Mais c'est bien l'accord de 2020, et le désastre qui en a découlé, qui restera son héritage en Afghanistan.
Pour Husain Haqqani, un ancien ambassadeur pakistanais aux États-Unis désormais analyste au Hudson Institute, M. Khalilzad a répété aux présidents américains successifs qu'il tenait un accord de paix, quand ce n'était qu'une reddition déguisée.
"Il a mal négocié, enhardi les talibans et prétendu que les discussions déboucheraient sur un accord de partage du pouvoir, même si les talibans n'en avaient aucunement l'intention", explique M. Haqqani à l'AFP.
Vagues garanties
M. Khalilzad a été nommé émissaire pour l'Afghanistan en 2018, sous Donald Trump, pour négocier avec les talibans, après des années de guerre contre ceux que Washington avait chassés du pouvoir en 2001 juste après les attentats du 11-Septembre.
Né à Mazar-i-Sharif, dans le nord de l'Afghanistan, il parle couramment le pachtou et le dari, les deux principales langues du pays. Sa carrière reste associée aux "faucons" de l'administration de George W. Bush du début des années 2000, dont il était proche, en particulier le vice-président Dick Cheney.
Il occupe divers postes au département d'État et au Pentagone avant d'être un très influent ambassadeur des États-Unis en Afghanistan de 2003 à 2005, puis d'occuper les mêmes fonctions en Irak. Il gagne une réputation de fin négociateur.
Ambassadeur des États-Unis à l'ONU de 2007 à 2009, il critique ensuite la gestion de la guerre afghane par le président Barack Obama, en particulier sa décision de retirer les troupes américaines.
Il revient sur le devant de la scène en 2018 sous Donald Trump, nommé conseiller à la Défense nationale d'une administration qui avait décidé de parler aux talibans.
Pour lancer le processus, M. Khalilzad obtient cette année-là la libération du mollah Abdul Ghani Baradar, cofondateur des talibans, détenu depuis 2010 au Pakistan.
Pendant ces mois de négociation au Qatar, il a semblé avoir développé une relation de proximité avec les délégués talibans. Des photos où il échange de franches rigolades avec eux font froncer bien des sourcils en Afghanistan, où la guerre fait toujours rage.
Le 29 février 2020 à Doha, les États-Unis signent en grande pompe avec les talibans un accord historique prévoyant le retrait de tous les soldats étrangers d'ici le 1er mai 2021. Mais ils obtiennent peu en échange.

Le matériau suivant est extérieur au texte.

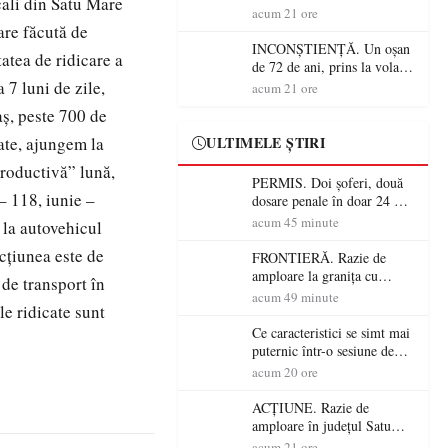
cali din Satu Mare
Alcoolemie uriașă
acum 21 ore
descoperită de polițiști
are făcută de
INCONȘTIENȚĂ. Un oșan
tatea de ridicare a
de 72 de ani, prins la volan
fără permis! Polițiștii l-au
 7 luni de zile,
acum 21 ore
cadorosit cu un dosar penal
aș, peste 700 de
zate, ajungem la
ULTIMELE ȘTIRI
productivă” lună,
PERMIS. Doi șoferi, două
– 118, iunie –
dosare penale în doar 24 de
ore la Petea! Unul avea
acum 45 minute
 la autovehicul
permisul suspendat, celălalt
cțiunea este de
nu a avut niciodată permis
FRONTIERĂ. Razie de
amploare la granița cu
 de transport în
Ungaria! 800 de persoane și
acum 49 minute
le ridicate sunt
peste 300 de mașini,
verificate
Ce caracteristici se simt mai
puternic într-o sesiune de
distracție la sloturi online:
acum 20 ore
volatilitatea sau nivelul
RTP?
ACȚIUNE. Razie de
amploare în județul Satu
Mare! Polițiștii au dat sute
acum 21 ore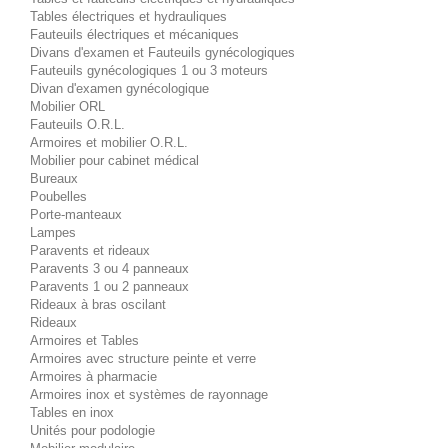
Tables électriques et hydrauliques
Fauteuils électriques et mécaniques
Divans d'examen et Fauteuils gynécologiques
Fauteuils gynécologiques 1 ou 3 moteurs
Divan d'examen gynécologique
Mobilier ORL
Fauteuils O.R.L.
Armoires et mobilier O.R.L.
Mobilier pour cabinet médical
Bureaux
Poubelles
Porte-manteaux
Lampes
Paravents et rideaux
Paravents 3 ou 4 panneaux
Paravents 1 ou 2 panneaux
Rideaux à bras oscilant
Rideaux
Armoires et Tables
Armoires avec structure peinte et verre
Armoires à pharmacie
Armoires inox et systèmes de rayonnage
Tables en inox
Unités pour podologie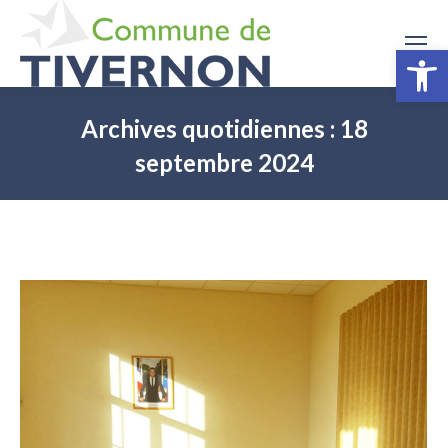
Ouv
Archives quotidiennes :
18
septembre 2024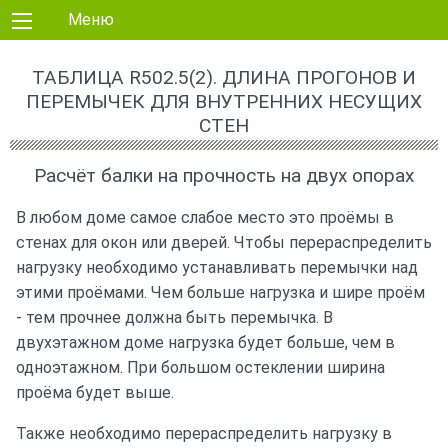
Перейти к контенту
Меню
ТАБЛИЦА R502.5(2). ДЛИНА ПРОГОНОВ И
ПЕРЕМЫЧЕК ДЛЯ ВНУТРЕННИХ НЕСУЩИХ
СТЕН
Расчёт балки на прочность на двух опорах
В любом доме самое слабое место это проёмы в
стенах для окон или дверей. Чтобы перераспределить
нагрузку необходимо устанавливать перемычки над
этими проёмами. Чем больше нагрузка и шире проём
- тем прочнее должна быть перемычка. В
двухэтажном доме нагрузка будет больше, чем в
одноэтажном. При большом остеклении ширина
проёма будет выше.
Также необходимо перераспределить нагрузку в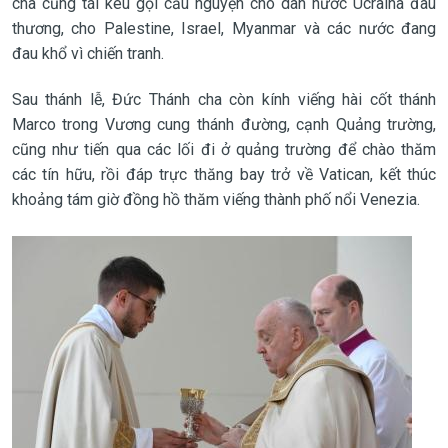
cha cũng tái kêu gọi cầu nguyện cho dân nước Ucraina đau
thương, cho Palestine, Israel, Myanmar và các nước đang
đau khổ vì chiến tranh.
Sau thánh lễ, Đức Thánh cha còn kính viếng hài cốt thánh
Marco trong Vương cung thánh đường, cạnh Quảng trường,
cũng như tiến qua các lối đi ở quảng trường để chào thăm
các tín hữu, rồi đáp trực thăng bay trở về Vatican, kết thúc
khoảng tám giờ đồng hồ thăm viếng thành phố nổi Venezia.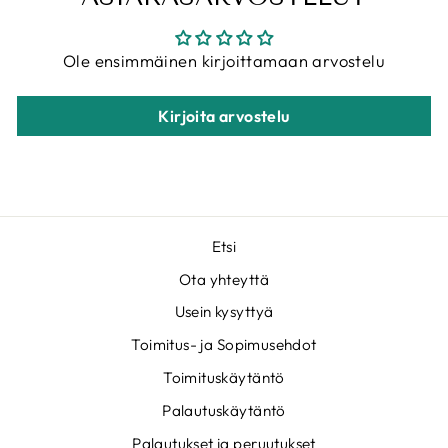
Ole ensimmäinen kirjoittamaan arvostelu
Kirjoita arvostelu
Etsi
Ota yhteyttä
Usein kysyttyä
Toimitus- ja Sopimusehdot
Toimituskäytäntö
Palautuskäytäntö
Palautukset ja peruutukset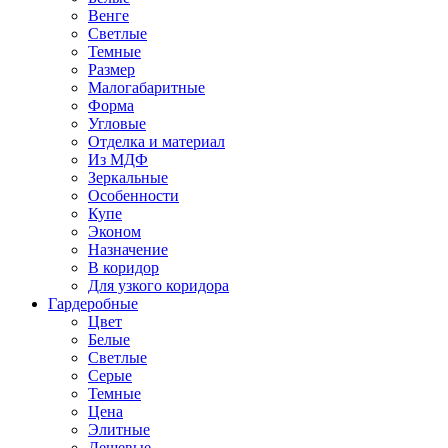
Венге
Светлые
Темные
Размер
Малогабаритные
Форма
Угловые
Отделка и материал
Из МДФ
Зеркальные
Особенности
Купе
Эконом
Назначение
В коридор
Для узкого коридора
Гардеробные
Цвет
Белые
Светлые
Серые
Темные
Цена
Элитные
Дешевые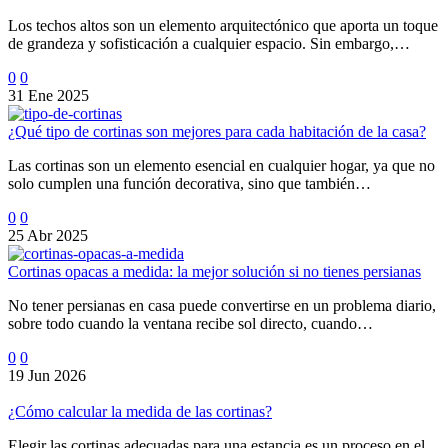
Los techos altos son un elemento arquitectónico que aporta un toque
de grandeza y sofisticación a cualquier espacio. Sin embargo,…
0
0
31 Ene 2025
¿Qué tipo de cortinas son mejores para cada habitación de la casa?
Las cortinas son un elemento esencial en cualquier hogar, ya que no
solo cumplen una función decorativa, sino que también…
0
0
25 Abr 2025
Cortinas opacas a medida: la mejor solución si no tienes persianas
No tener persianas en casa puede convertirse en un problema diario,
sobre todo cuando la ventana recibe sol directo, cuando…
0
0
19 Jun 2026
¿Cómo calcular la medida de las cortinas?
Elegir las cortinas adecuadas para una estancia es un proceso en el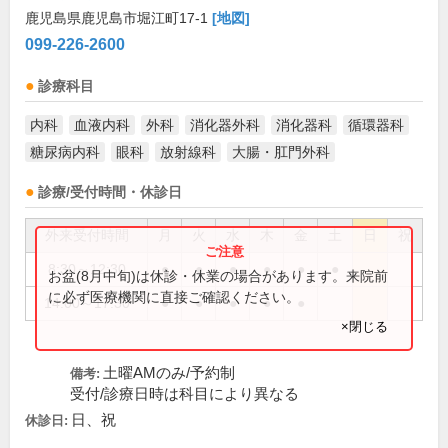
鹿児島県鹿児島市堀江町17-1
[地図]
099-226-2600
診療科目
内科
血液内科
外科
消化器外科
消化器科
循環器科
糖尿病内科
眼科
放射線科
大腸・肛門外科
診療/受付時間・休診日
外来受付時間
月
火
水
木
金
土
日
祝
8:30～12:30
●
●
●
●
●
●
お盆(8月中旬)は休診・休業の場合があります。来院前
に必ず医療機関に直接ご確認ください。
14:00～17:30
●
●
●
●
●
×閉じる
土曜AMのみ/予約制
備考:
受付/診療日時は科目により異なる
日、祝
休診日: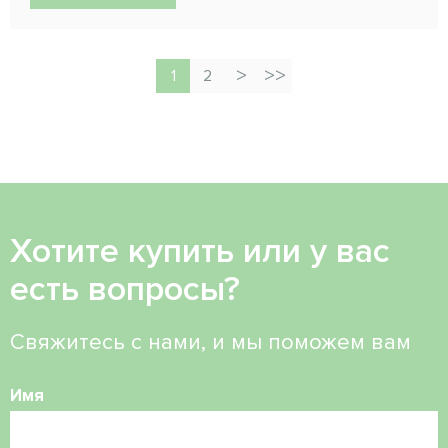
1
2
Хотите купить или у вас
есть вопросы?
Свяжитесь с нами, и мы поможем вам
Имя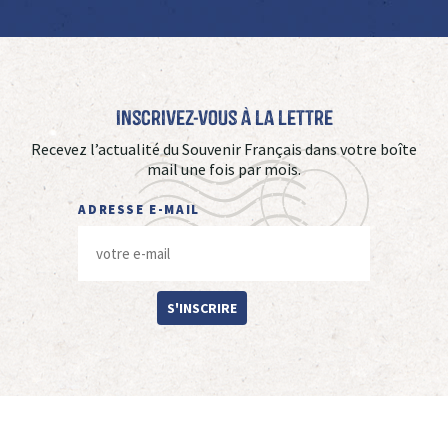
Inscrivez-vous à La Lettre
Recevez l’actualité du Souvenir Français dans votre boîte
mail une fois par mois.
ADRESSE E-MAIL
S'INSCRIRE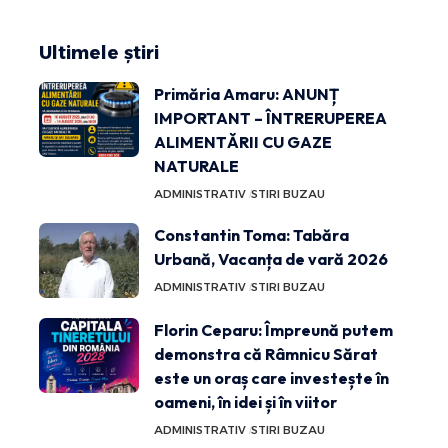
Ultimele știri
Primăria Amaru: ANUNȚ
IMPORTANT – ÎNTRERUPEREA
ALIMENTĂRII CU GAZE
NATURALE
ADMINISTRATIV
STIRI BUZAU
Constantin Toma: Tabăra
Urbană, Vacanța de vară 2026
ADMINISTRATIV
STIRI BUZAU
Florin Ceparu: Împreună putem
demonstra că Râmnicu Sărat
este un oraș care investește în
oameni, în idei și în viitor
ADMINISTRATIV
STIRI BUZAU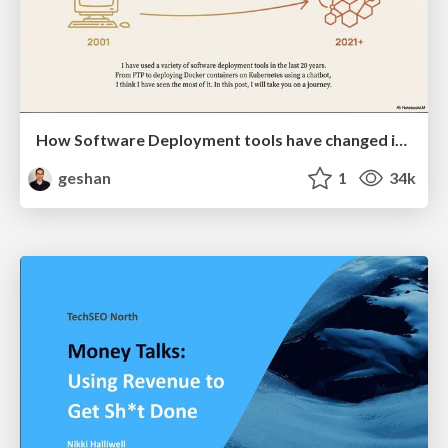
How Software Deployment tools have changed in the past 20 years
geshan
1
34k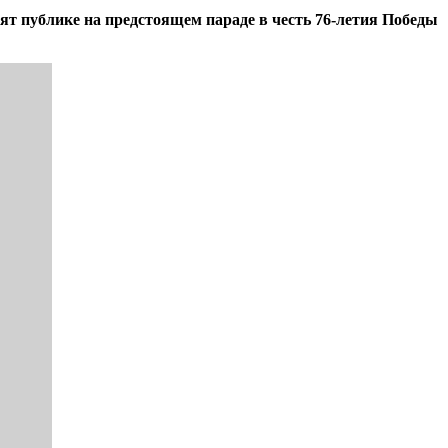
т публике на предстоящем параде в честь 76-летия Победы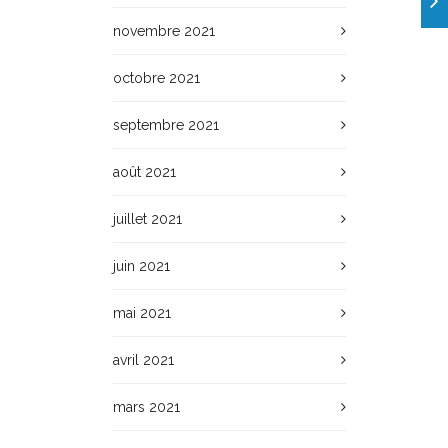
novembre 2021
octobre 2021
septembre 2021
août 2021
juillet 2021
juin 2021
mai 2021
avril 2021
mars 2021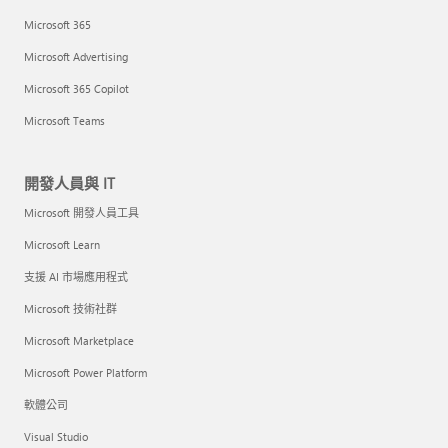
Microsoft 365
Microsoft Advertising
Microsoft 365 Copilot
Microsoft Teams
開發人員與 IT
Microsoft 開發人員工具
Microsoft Learn
支援 AI 市場應用程式
Microsoft 技術社群
Microsoft Marketplace
Microsoft Power Platform
軟體公司
Visual Studio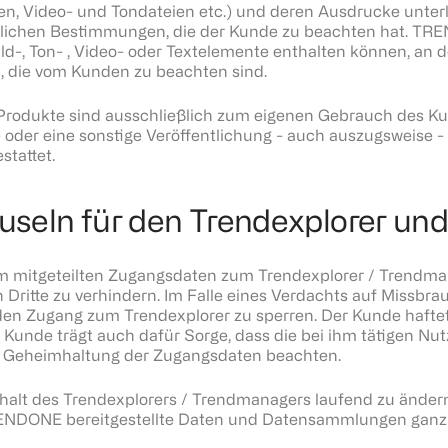
, Video- und Tondateien etc.) und deren Ausdrucke unter
lichen Bestimmungen, die der Kunde zu beachten hat. TRE
d-, Ton- , Video- oder Textelemente enthalten können, an
, die vom Kunden zu beachten sind.
dukte sind ausschließlich zum eigenen Gebrauch des Kund
e oder eine sonstige Veröffentlichung - auch auszugsweise -
tattet.
auseln für den Trendexplorer u
 ihm mitgeteilten Zugangsdaten zum Trendexplorer / Trendm
Dritte zu verhindern. Im Falle eines Verdachts auf Missb
en Zugang zum Trendexplorer zu sperren. Der Kunde haftet
Kunde trägt auch dafür Sorge, dass die bei ihm tätigen Nut
r Geheimhaltung der Zugangsdaten beachten.
alt des Trendexplorers / Trendmanagers laufend zu ändern 
RENDONE bereitgestellte Daten und Datensammlungen ganz 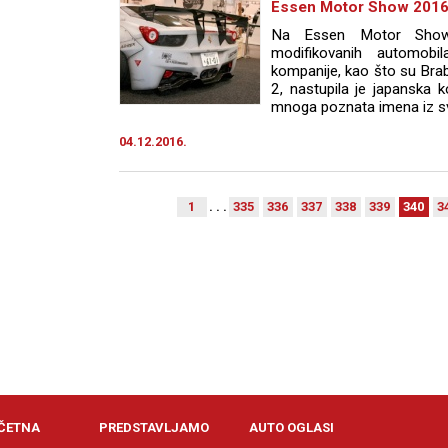
Essen Motor Show 2016 
Na Essen Motor Show 
modifikovanih automobila
kompanije, kao što su Brabu
2, nastupila je japanska k
mnoga poznata imena iz sve
04.12.2016.
1
. . .
335
336
337
338
339
340
3
ČETNA
PREDSTAVLJAMO
AUTO OGLASI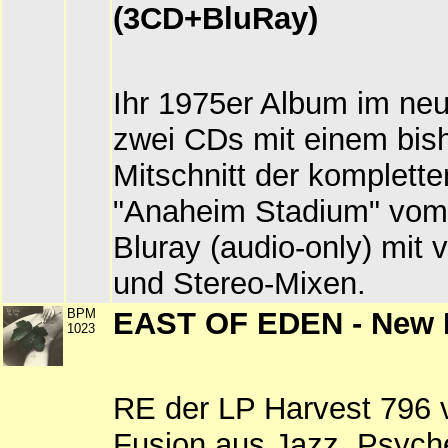
(3CD+BluRay)
Ihr 1975er Album im ne
zwei CDs mit einem bish
Mitschnitt der komplet
"Anaheim Stadium" vom
Bluray (audio-only) mit
und Stereo-Mixen.
BPM
EAST OF EDEN - New 
1023
RE der LP Harvest 796 
Fusion aus Jazz, Psych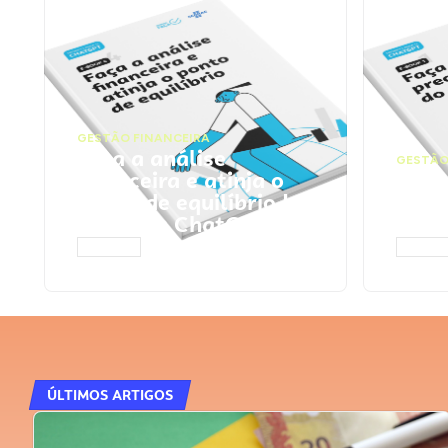
GESTÃO FINANCEIRA
Faça a análise
GESTÃO
financeira e atinja o
Faça
ponto de equilíbrio |
seu 
Prompts ChatGPT
Cha
ACESSAR
ACESS
ÚLTIMOS ARTIGOS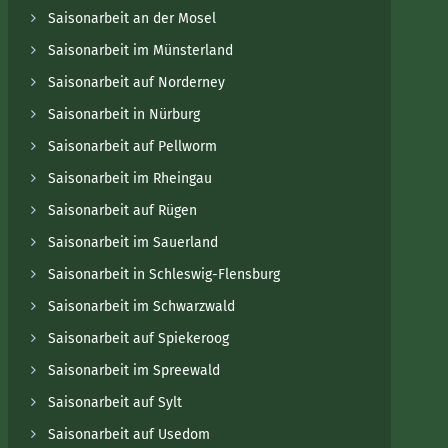
Saisonarbeit an der Mosel
Saisonarbeit im Münsterland
Saisonarbeit auf Norderney
Saisonarbeit in Nürburg
Saisonarbeit auf Pellworm
Saisonarbeit im Rheingau
Saisonarbeit auf Rügen
Saisonarbeit im Sauerland
Saisonarbeit in Schleswig-Flensburg
Saisonarbeit im Schwarzwald
Saisonarbeit auf Spiekeroog
Saisonarbeit im Spreewald
Saisonarbeit auf Sylt
Saisonarbeit auf Usedom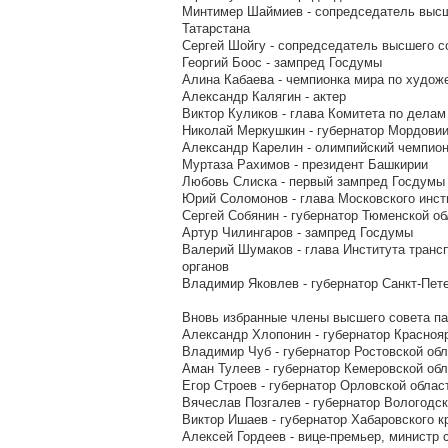
Минтимер Шаймиев - сопредседатель высш
Татарстана
Сергей Шойгу - сопредседатель высшего с
Георгий Боос - зампред Госдумы
Алина Кабаева - чемпионка мира по худож
Александр Калягин - актер
Виктор Куликов - глава Комитета по дела
Николай Меркушкин - губернатор Мордови
Александр Карелин - олимпийский чемпио
Муртаза Рахимов - президент Башкирии
Любовь Слиска - первый зампред Госдумы
Юрий Соломонов - глава Московского инст
Сергей Собянин - губернатор Тюменской об
Артур Чилингаров - зампред Госдумы
Валерий Шумаков - глава Института транс
органов
Владимир Яковлев - губернатор Санкт-Пет
Вновь избранные члены высшего совета па
Александр Хлопонин - губернатор Краснояр
Владимир Чуб - губернатор Ростовской об
Аман Тулеев - губернатор Кемеровской об
Егор Строев - губернатор Орловской облас
Вячеслав Позгалев - губернатор Вологодск
Виктор Ишаев - губернатор Хабаровского к
Алексей Гордеев - вице-премьер, министр 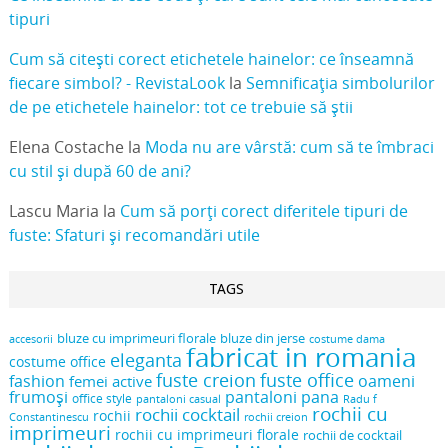
tipuri
Cum să citești corect etichetele hainelor: ce înseamnă
fiecare simbol? - RevistaLook
la
Semnificația simbolurilor
de pe etichetele hainelor: tot ce trebuie să știi
Elena Costache
la
Moda nu are vârstă: cum să te îmbraci
cu stil și după 60 de ani?
Lascu Maria
la
Cum să porți corect diferitele tipuri de
fuste: Sfaturi și recomandări utile
TAGS
bluze cu imprimeuri florale
bluze din jerse
accesorii
costume dama
fabricat in romania
eleganta
costume office
fuste creion
fuste office
oameni
fashion
femei active
frumoși
pantaloni pana
office style
pantaloni casual
Radu f
rochii cu
rochii cocktail
rochii
Constantinescu
rochii creion
imprimeuri
rochii cu imprimeuri florale
rochii de cocktail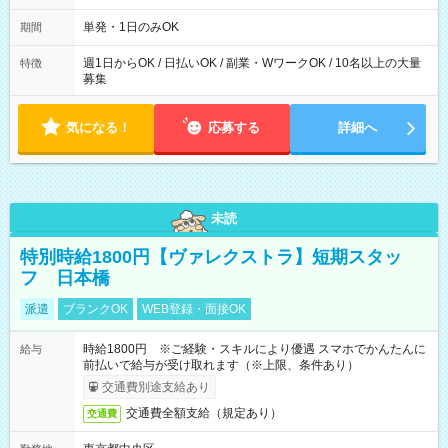
勤務 勤務：月・水・金 休み：火・木・土・日 好きな時にお仕事
可能です！ ※1日あたりの最大実働時間は日勤、夜勤共に勤務し
単発・1日のみOK
期間
た場合になります。
週1日からOK / 日払いOK / 副業・WワークOK / 10名以上の大量
特徴
募集
気になる！
応募する
詳細へ
未読
特別時給1800円【ヴァレクストラ】短期スタッ
フ 日本橋
派遣
ブランクOK
WEB登録・面接OK
時給1800円 ※ご経験・スキルにより優遇 スマホでかんたんに
給与
前払いで給与が受け取れます（※上限、条件あり）
交通費別途支給あり
交通費全額支給（規定あり）
交通費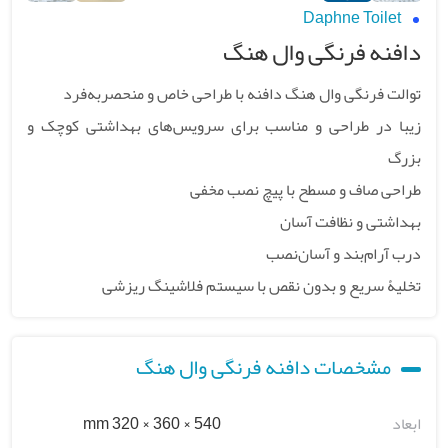
Daphne Toilet
دافنه فرنگی وال هنگ
توالت فرنگی وال هنگ دافنه با طراحی خاص و منحصربه‌فرد
زیبا در طراحی و مناسب برای سرویس‌های بهداشتی کوچک و
بزرگ
طراحی صاف و مسطح با پیچ نصب مخفی
بهداشتی و نظافت آسان
درب آرام‌بند و آسان‌نصب
تخلیۀ سریع و بدون نقص با سیستم فلاشینگ ریزشی
مشخصات دافنه فرنگی وال هنگ
ابعاد
540 × 360 × 320 mm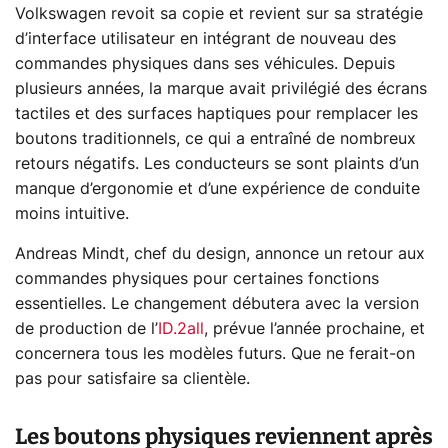
Volkswagen revoit sa copie et revient sur sa stratégie
d’interface utilisateur en intégrant de nouveau des
commandes physiques dans ses véhicules. Depuis
plusieurs années, la marque avait privilégié des écrans
tactiles et des surfaces haptiques pour remplacer les
boutons traditionnels, ce qui a entraîné de nombreux
retours négatifs. Les conducteurs se sont plaints d’un
manque d’ergonomie et d’une expérience de conduite
moins intuitive.
Andreas Mindt, chef du design, annonce un retour aux
commandes physiques pour certaines fonctions
essentielles. Le changement débutera avec la version
de production de l’
ID.2all
, prévue l’année prochaine, et
concernera tous les modèles futurs. Que ne ferait-on
pas pour satisfaire sa clientèle.
Les boutons physiques reviennent après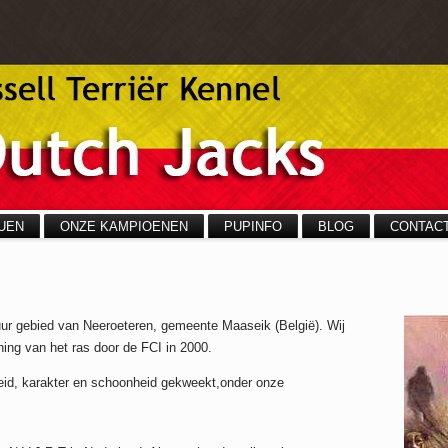
UEN
ONZE KAMPIOENEN
PUPINFO
BLOG
CONTAC
uur gebied van Neeroeteren, gemeente Maaseik (België). Wij
ing van het ras door de FCI in 2000.
heid, karakter en schoonheid gekweekt,onder onze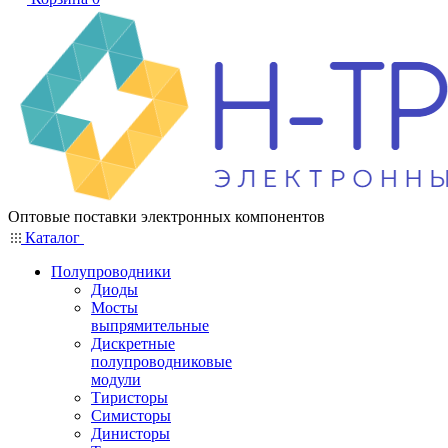
Оптовые поставки электронных компонентов
Каталог
Полупроводники
Диоды
Мосты
выпрямительные
Дискретные
полупроводниковые
модули
Тиристоры
Симисторы
Динисторы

"Khalilzad n'a arraché qu'un engagement fort: qu'ils n'attaqueraient pas les États-Unis et ses alliés", pendant la phase de retrait des troupes, a écrit Kate Clark, membre de l'Afghanistan Analyst Network, dans un rapport récent.
« Sa stratégie a échoué »
Les autres promesses des talibans de couper les ponts avec Al-Qaïda et autres groupes jihadistes, et de négocier avec le gouvernement afghan sont encore plus évasives.
Avec le recul, cet accord paraît n'avoir été qu'une série de concessions des Américains, qui devaient quitter l'Afghanistan sans avoir obtenu un cessez-le-feu, ni même établi le cadre d'un futur accord de paix.
Plutôt que tenter d'obtenir plus des talibans, M. Khalilzad a ces derniers mois encore accentué la pression sur le gouvernement afghan, le poussant à libérer des milliers de leurs prisonniers, qui sont immédiatement allés renforcer les insurgés.
La confirmation par le président Joe Biden en avril du retrait américain, dont il a juste repoussé l'échéance au 31 août, a convaincu les talibans de lancer une vaste offensive, qui les a menés en quelques mois à Kaboul et au pouvoir.
Deux jours avant leur entrée dans la capitale le 15 août, le parlementaire américain Michael Waltz, un vétéran de l'armée passé par l'Afghanistan, avait envoyé une lettre à M. Biden, dans laquelle il dénonçait les "mauvais conseils" de l'émissaire.
"Sa stratégie diplomatique a échoué dans les grandes largeurs", a-t-il écrit, estimant qu'"au regard de cette catastrophe", M. Khalilzad devait "immédiatement démissionner ou être relevé de ses fonctions."